**ABOUT THIS TASK**
Pictures left aside, return the lines below exactly, from the one with "cet article pour" to the end, including both ends.

:: LISTED RECORDS

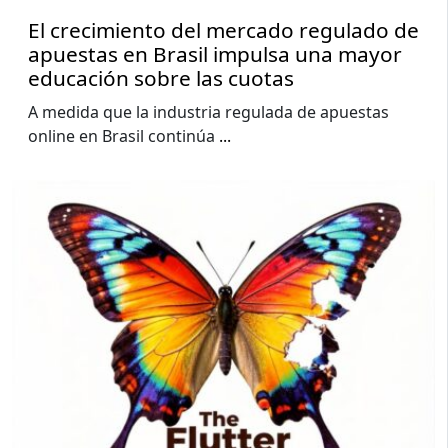
El crecimiento del mercado regulado de
apuestas en Brasil impulsa una mayor
educación sobre las cuotas
A medida que la industria regulada de apuestas
online en Brasil continúa
...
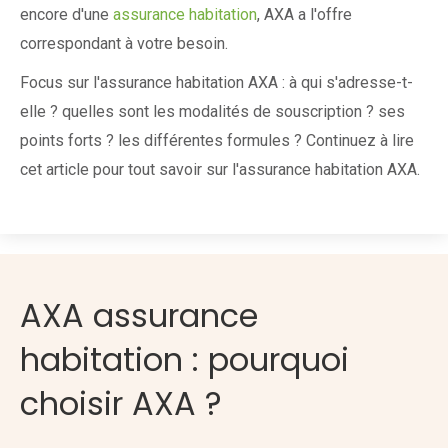
encore d'une
assurance habitation
, AXA a l'offre
correspondant à votre besoin.
Focus sur l'assurance habitation AXA : à qui s'adresse-t-
elle ? quelles sont les modalités de souscription ? ses
points forts ? les différentes formules ? Continuez à lire
cet article pour tout savoir sur l'assurance habitation AXA.
AXA assurance
habitation : pourquoi
choisir AXA ?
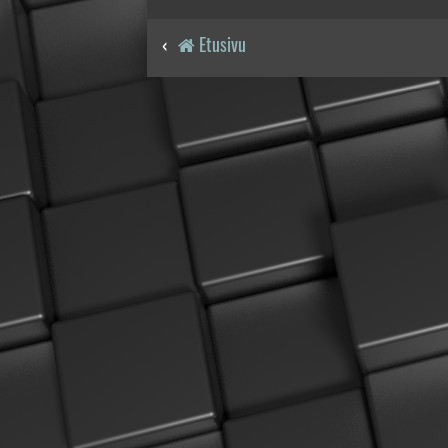
Etusivu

::::

**TASK ANSWER**
cet article pour tout savoir sur l'assurance habitation AXA.
AXA assurance
habitation : pourquoi
choisir AXA ?
Etusivu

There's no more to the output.